“The political system comprises the various branches of government along with the political parties, laws, lobbyists, and private interest groups that affect public policy. By public policy (we) mean the decisions made by government. Policy decisions are seldom neutral. They usually benefit some interests more than others, entailing social costs that are rarely distributed equally. The shaping of a budget, the passage of a law, and the development of an administrative program are all policy decisions, all political decisions, and there is no way to execute them with neutral effect.” (From Democracy for the Few, by Michael Parenti)
If all public policy decisions are both political and seldom neutral, the central question becomes how can citizens help influence, create and affect public policy that benefits majority interests over minority interests (or in some cases: community interests over corporate interests).
Participatory approaches are of growing interest to policy-makers seeking ways to help communities redress problems, whether at the local or national scale. The CBPR principle of involving citizens directly in the scientific research process encourage more reasoned approaches to decision-making on contentious issues concerning, for example, environmental health. The SCRC seeks to create a system through which grassroots, worker, and public-interest organizations and local governments can — by establishing the agenda and controlling the results of research — find solutions to social and environmental problems and participate more effectively in public policy. Assembling researchers, community organizations, funders, and government officials into a sustainable network is all part of this work.

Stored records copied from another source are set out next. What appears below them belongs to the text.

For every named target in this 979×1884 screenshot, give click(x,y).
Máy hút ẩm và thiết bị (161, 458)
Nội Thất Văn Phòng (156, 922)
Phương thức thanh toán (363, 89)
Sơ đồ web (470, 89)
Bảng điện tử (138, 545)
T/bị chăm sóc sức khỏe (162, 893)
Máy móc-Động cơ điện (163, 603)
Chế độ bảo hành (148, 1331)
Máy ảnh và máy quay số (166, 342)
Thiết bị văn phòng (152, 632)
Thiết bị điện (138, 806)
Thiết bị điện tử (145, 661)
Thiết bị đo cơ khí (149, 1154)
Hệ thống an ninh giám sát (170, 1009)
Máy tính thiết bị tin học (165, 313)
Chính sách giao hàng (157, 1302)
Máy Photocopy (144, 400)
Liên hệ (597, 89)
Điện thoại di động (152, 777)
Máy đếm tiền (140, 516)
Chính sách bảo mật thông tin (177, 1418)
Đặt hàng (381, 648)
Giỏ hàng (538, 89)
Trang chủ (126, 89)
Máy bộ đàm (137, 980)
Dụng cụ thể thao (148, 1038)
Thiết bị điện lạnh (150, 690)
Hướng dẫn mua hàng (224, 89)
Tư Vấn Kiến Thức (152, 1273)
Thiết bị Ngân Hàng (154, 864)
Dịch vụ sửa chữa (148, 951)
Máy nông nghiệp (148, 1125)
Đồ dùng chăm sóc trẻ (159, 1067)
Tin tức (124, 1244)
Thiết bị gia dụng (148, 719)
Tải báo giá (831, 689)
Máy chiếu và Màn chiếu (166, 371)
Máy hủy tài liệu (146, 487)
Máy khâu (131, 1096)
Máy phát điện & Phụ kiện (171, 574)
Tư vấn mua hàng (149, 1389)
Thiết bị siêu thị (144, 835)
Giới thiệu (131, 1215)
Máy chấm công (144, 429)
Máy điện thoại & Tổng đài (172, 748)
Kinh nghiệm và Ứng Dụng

The SCRC also provides analysis of federal and state policies and regulations—to identify those which inhibit and those which promote community participation in setting state and national research priorities. By promulgating community-based research methods, the SCRC brings researchers and community members together to solve concrete problems. This validates the knowledge of laypeople and everyday citizens in critical debates over social, economic, environmental and cultural issues, and makes their issues part of the larger debate.